1.1        unless the context otherwise requires:

‘The Company’ means Kirkcaldie & Stains Limited.

‘Business Day’ means a day on which the stock exchange operated by NZX is open for

trading.

‘Record Date’ means 18 February 2016 or the 12th Business Day after the date on which the final order from the High Court made pursuant to section 236(1) of the Companies Act 1993 approving the arrangement takes effect, whichever is latest.

‘Scheme’ means the Company’s employee share scheme established by deed dated

9 April 1998.

‘Share’ means an ordinary share in the Company.

‘Shareholder’ means each person who is registered in the share register of the Company as

the holder of a Share at 5.00pm on the Record Date.

‘Trustee Company’ means The Kirkcaldie & Stains Trustee Company Limited.

2.          Arrangement

2.1       Four out of every five Shares in the Company registered in the name of each Shareholder at

5pm on the Record Date will be cancelled (together with all rights attaching to those Shares).

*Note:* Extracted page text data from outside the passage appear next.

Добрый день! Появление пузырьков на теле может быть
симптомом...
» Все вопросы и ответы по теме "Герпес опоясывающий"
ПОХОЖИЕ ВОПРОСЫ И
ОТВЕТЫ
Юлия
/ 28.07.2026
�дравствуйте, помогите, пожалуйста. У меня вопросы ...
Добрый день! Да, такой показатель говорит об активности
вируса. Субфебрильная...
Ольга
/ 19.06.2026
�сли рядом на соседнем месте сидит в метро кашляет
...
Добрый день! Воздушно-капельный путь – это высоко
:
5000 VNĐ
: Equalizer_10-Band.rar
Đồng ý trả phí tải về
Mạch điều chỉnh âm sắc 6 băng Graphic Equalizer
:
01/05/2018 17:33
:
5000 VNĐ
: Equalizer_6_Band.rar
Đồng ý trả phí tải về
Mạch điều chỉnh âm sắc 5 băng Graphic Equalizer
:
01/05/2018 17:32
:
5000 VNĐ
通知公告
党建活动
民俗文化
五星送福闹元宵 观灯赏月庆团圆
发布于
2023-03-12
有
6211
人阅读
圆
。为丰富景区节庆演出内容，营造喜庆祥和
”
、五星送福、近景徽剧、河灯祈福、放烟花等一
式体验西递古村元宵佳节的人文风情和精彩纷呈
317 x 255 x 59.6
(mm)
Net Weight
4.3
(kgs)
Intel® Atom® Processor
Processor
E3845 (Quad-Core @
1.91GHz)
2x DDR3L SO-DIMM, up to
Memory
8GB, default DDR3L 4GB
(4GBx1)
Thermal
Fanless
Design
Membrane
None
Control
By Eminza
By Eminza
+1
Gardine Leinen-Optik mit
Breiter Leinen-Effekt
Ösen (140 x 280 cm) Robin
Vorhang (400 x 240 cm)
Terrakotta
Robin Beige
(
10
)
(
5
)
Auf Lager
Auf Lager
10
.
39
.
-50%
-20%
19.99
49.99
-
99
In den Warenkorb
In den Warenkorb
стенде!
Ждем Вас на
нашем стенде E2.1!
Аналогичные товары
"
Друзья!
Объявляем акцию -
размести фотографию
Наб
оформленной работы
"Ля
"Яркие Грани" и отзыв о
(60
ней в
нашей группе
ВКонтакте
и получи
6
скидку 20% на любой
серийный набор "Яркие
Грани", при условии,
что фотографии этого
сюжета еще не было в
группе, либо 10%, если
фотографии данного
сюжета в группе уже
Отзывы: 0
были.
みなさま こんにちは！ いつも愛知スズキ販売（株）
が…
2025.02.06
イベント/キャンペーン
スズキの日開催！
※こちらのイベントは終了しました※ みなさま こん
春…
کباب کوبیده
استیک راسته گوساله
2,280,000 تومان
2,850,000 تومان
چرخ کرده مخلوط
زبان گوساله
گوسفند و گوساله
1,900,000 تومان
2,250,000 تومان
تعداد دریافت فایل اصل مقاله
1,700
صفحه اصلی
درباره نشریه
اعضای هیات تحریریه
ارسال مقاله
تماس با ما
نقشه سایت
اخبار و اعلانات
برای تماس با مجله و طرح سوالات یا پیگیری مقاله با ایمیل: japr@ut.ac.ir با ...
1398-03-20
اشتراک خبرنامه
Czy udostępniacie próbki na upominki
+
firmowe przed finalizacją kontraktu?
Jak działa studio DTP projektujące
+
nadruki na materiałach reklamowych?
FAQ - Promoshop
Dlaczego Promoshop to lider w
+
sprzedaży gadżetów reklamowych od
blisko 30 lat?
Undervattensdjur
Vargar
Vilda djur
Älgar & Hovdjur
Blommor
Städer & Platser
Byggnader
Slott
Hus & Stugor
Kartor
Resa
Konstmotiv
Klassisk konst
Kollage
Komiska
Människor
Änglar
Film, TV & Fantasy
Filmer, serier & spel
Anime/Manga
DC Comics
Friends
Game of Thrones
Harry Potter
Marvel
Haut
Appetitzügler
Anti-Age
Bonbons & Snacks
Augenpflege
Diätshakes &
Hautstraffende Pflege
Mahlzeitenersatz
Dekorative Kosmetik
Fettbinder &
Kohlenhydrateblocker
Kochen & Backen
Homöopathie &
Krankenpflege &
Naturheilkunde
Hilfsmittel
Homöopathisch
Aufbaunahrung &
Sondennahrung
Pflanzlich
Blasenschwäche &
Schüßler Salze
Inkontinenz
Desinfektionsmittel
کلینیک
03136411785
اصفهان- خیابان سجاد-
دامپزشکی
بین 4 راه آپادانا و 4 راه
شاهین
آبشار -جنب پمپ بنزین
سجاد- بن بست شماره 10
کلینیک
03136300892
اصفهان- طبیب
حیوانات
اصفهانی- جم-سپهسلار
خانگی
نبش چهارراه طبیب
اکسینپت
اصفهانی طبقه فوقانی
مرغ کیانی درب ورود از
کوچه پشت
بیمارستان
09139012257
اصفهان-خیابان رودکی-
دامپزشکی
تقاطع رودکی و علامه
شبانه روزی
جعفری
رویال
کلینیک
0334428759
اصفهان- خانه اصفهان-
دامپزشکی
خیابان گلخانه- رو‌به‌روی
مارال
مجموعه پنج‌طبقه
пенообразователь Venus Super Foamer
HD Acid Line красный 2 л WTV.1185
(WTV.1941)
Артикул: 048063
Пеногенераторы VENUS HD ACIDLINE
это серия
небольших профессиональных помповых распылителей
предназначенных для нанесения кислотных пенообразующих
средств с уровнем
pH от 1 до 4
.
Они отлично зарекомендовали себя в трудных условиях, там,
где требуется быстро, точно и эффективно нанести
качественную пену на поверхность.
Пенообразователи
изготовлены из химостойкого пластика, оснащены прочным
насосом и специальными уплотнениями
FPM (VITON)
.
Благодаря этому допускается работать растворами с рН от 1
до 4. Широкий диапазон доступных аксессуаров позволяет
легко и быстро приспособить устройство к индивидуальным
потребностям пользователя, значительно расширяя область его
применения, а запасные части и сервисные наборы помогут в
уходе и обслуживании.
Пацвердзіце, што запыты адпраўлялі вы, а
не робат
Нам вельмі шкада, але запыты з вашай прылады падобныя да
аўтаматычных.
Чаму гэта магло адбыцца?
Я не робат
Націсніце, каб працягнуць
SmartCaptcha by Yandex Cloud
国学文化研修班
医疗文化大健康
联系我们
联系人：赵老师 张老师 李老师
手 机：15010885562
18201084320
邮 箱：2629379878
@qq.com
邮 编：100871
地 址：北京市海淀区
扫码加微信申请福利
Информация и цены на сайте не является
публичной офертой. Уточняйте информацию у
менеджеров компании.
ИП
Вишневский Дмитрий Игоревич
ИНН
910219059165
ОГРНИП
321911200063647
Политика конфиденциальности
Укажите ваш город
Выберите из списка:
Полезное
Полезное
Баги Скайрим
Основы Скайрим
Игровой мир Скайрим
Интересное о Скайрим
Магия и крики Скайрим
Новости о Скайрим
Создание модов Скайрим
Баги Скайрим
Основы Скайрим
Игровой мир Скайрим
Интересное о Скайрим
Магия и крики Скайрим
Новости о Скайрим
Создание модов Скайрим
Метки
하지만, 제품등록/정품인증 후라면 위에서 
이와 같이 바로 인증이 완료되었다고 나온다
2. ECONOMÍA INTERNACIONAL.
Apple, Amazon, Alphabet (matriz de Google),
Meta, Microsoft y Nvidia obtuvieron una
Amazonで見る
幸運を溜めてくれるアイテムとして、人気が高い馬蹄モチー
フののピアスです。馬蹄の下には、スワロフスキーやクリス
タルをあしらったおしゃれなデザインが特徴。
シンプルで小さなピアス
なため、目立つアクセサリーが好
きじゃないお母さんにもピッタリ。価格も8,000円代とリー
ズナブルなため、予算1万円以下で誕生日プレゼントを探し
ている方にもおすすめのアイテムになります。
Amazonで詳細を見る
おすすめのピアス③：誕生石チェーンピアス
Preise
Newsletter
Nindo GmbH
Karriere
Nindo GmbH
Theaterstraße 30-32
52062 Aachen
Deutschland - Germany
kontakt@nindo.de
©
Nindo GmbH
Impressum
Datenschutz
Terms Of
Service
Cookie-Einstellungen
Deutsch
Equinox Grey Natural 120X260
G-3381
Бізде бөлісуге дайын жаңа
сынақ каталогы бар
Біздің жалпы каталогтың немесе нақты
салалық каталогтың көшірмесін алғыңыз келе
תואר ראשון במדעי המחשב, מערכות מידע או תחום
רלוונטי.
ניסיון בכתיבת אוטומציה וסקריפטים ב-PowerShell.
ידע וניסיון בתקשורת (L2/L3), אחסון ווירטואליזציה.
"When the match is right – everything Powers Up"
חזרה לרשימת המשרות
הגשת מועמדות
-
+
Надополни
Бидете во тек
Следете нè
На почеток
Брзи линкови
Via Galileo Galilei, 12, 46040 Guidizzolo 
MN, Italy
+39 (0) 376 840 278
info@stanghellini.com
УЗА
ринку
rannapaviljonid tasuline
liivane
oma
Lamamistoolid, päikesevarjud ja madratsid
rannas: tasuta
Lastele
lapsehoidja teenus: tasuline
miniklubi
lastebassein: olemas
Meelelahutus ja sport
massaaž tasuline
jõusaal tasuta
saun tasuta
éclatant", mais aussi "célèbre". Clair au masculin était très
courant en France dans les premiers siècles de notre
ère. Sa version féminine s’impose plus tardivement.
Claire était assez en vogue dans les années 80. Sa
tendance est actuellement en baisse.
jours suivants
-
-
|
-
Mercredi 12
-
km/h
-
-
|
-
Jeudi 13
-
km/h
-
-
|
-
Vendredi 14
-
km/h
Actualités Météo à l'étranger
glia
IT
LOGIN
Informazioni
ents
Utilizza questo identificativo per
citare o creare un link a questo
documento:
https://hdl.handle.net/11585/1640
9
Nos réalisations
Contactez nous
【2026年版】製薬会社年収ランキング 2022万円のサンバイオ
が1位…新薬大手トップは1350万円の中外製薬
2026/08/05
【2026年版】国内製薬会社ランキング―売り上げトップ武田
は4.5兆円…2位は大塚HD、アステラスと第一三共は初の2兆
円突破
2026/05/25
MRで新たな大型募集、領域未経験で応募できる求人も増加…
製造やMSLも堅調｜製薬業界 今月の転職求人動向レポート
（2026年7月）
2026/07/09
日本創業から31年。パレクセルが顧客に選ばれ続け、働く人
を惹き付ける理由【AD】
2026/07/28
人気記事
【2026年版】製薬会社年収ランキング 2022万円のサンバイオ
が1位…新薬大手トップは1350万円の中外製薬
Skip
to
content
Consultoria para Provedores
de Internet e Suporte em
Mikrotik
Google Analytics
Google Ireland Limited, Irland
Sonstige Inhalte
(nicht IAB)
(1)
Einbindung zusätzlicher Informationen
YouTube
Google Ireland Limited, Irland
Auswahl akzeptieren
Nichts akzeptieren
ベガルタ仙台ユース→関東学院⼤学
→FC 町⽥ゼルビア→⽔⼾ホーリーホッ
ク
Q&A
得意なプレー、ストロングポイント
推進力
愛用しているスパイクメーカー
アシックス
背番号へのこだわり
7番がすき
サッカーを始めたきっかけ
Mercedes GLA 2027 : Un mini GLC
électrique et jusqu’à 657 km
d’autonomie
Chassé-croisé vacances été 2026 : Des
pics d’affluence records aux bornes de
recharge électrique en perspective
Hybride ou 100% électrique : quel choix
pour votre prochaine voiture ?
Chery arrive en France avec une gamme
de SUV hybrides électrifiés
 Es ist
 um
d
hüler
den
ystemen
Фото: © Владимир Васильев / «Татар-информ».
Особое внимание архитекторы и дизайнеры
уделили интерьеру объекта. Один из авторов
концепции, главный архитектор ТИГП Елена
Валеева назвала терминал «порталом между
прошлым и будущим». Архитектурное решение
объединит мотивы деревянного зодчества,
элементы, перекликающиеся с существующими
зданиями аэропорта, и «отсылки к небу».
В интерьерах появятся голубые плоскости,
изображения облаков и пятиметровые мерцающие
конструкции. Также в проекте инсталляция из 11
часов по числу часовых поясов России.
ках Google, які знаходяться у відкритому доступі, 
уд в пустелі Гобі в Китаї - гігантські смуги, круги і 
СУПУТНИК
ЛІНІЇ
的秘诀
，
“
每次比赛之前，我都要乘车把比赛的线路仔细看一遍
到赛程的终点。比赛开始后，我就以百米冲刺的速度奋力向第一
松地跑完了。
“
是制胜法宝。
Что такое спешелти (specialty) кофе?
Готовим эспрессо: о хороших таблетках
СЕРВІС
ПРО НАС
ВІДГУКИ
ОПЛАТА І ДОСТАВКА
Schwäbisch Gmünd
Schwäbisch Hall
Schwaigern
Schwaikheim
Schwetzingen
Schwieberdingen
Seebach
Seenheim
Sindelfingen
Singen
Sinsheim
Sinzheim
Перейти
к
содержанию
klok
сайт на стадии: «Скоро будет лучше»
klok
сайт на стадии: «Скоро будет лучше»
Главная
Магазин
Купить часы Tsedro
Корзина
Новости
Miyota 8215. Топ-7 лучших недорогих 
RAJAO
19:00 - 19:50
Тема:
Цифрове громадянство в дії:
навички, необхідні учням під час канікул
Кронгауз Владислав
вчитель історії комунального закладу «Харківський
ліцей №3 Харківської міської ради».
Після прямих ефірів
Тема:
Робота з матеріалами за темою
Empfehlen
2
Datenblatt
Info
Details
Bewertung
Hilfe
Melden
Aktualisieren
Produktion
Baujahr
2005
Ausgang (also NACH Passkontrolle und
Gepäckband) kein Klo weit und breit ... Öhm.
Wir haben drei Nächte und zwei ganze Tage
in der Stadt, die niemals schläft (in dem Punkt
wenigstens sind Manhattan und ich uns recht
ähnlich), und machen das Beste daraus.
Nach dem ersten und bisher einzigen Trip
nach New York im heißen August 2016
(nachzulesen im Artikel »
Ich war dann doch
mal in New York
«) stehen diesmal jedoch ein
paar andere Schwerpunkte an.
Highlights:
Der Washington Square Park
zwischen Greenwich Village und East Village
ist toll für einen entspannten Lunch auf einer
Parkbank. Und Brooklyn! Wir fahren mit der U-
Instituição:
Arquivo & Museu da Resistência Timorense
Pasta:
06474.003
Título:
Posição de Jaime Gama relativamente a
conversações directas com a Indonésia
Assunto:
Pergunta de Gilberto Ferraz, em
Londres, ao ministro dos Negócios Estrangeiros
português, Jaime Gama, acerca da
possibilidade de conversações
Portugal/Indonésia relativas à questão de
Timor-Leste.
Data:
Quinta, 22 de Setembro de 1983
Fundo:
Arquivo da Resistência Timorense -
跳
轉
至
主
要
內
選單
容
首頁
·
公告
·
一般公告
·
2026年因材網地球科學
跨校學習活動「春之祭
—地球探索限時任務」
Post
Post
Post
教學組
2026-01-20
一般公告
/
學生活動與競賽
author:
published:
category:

For this purpose, fractions of Shares will be rounded down to the nearest whole Share.

2.2       Within 10 Business Days of the Record Date, the Company will pay to each Shareholder

$2.3602 for each Share registered in the name of that Shareholder which has been cancelled in accordance with clause 2.1.

2.3       The Trustee Company will participate in the Arrangement in accordance with clauses 2.1 and

2.2.

2.4       Following completion of the payment to each Shareholder in accordance with clause 2.2:

ithe residual 7,170 Shares in the Company held by the Trustee Company will be cancelled; and

ii           the Scheme will be wound up.